Bloom Thyme Friday: Roses in Protective Custody

We have just returned from 3 weeks away. We are all tanked up on hugs and kisses from the grands that will last us a little while!

While we were away the weather was erratic to say the least — both high and low. The temperatures were high enough for the garden to start springing back. Especially the roses. But what I saw when I returned was shocking! This year I am seeing the biggest changes to the garden as a result of the increasing deer pressure. I could not believe the level of damage that had occurred from deer munching. Many of the shrub roses (that most often need very little pruning) looked as though they had been burnt. Throughout the plants were black canes. My Honeymoon climbing roses were damaged to the ground. Ghislaine Feligonde was damaged low. I don’t see as much damage on the old garden roses and Rugosas. Deer typically don’t like Rugosas. Time will tell if they nibbled enough to steal the blooms.

To add to that problem, I am seeing winter damaged (both erratic temps and wind) on 2 of my huge Peggy Martins. There will be a heavy amount of pruning on those.

For some reason I forgot to take pictures of the worse ones. Here is Petite Pink who in year’s past has only needed a bit of pruning (same with her 8 sisters) and the picture on the right shows that when tips are nibbled, the cane dies back to the ground. (Sorry so blurry.)

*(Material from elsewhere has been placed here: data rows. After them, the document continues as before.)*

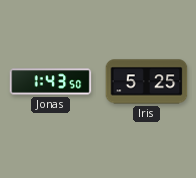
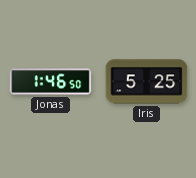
Jonas: 1:43 -> 1:46
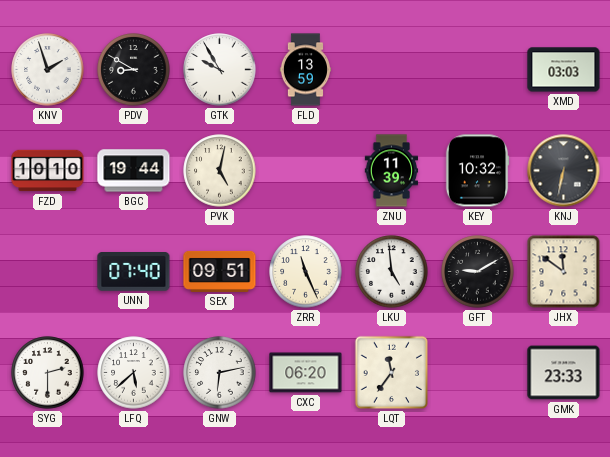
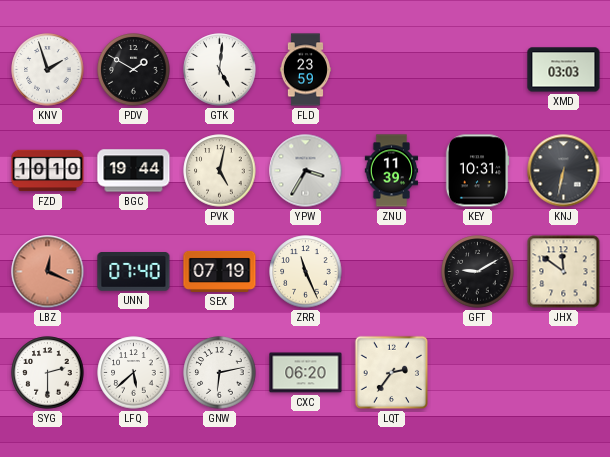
PDV: 8:50 -> 1:50
GTK: 9:55 -> 5:01
FLD: 13:59 -> 23:59
YPW: none -> 3:35
KEY: 10:32 -> 10:31
LBZ: none -> 12:19
SEX: 09:51 -> 07:19
LKU: 4:59 -> none
LQT: 11:36 -> 2:36
GMK: 23:33 -> none
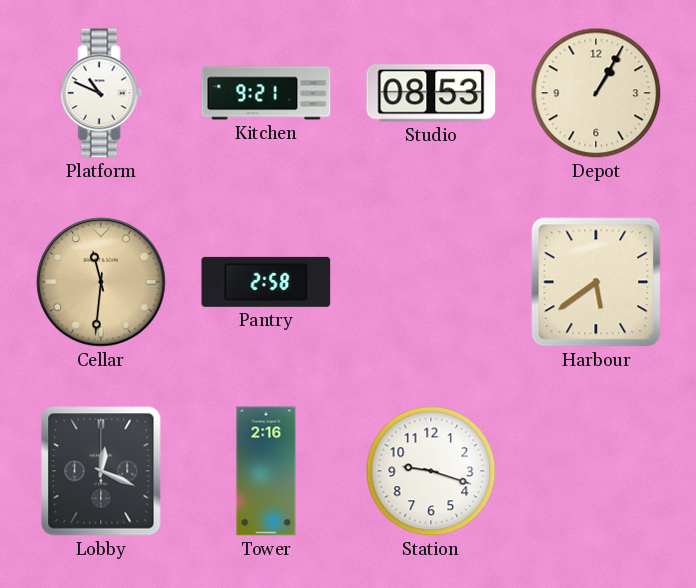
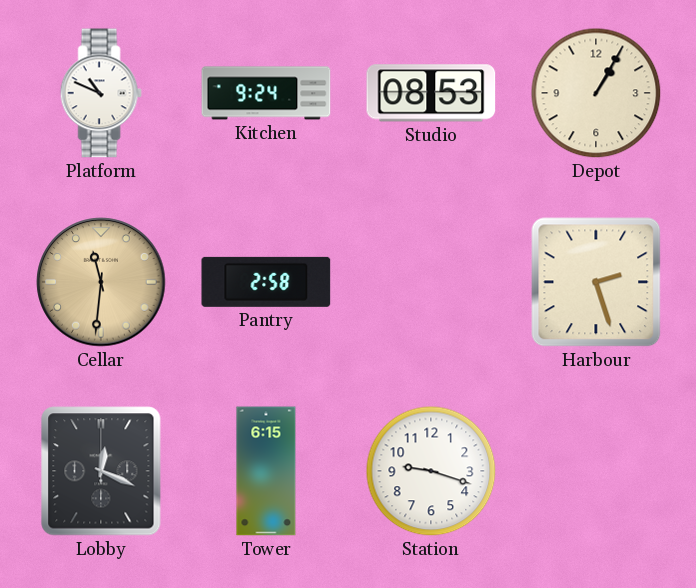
Kitchen: 9:21 -> 9:24
Harbour: 5:39 -> 2:27
Tower: 2:16 -> 6:15
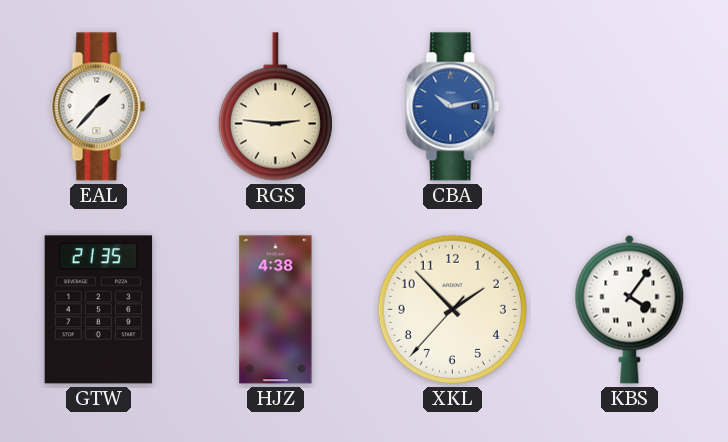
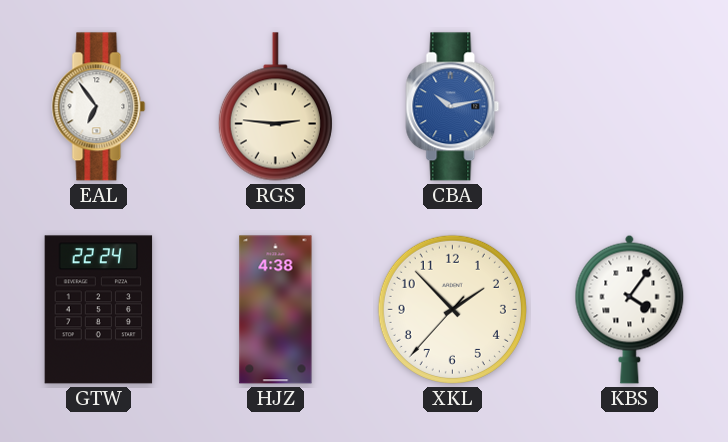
EAL: 1:37 -> 6:54
GTW: 21:35 -> 22:24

This week I started officially pruning and many of the roses required cutting to the ground. But I have to say that the new growth looks very healthy! Mr. G has decided to take advantage of the “new room” on the large arbors to do some maintenance and that is a very good thing.

Mr. G and I are also thinking through what we can do to help deter the deer even more than ever before! We now know it will require some sort of temporary fencing. If you have tips that have worked for you please leave a comment! Having this level of deer pressure is a relatively new problem for us.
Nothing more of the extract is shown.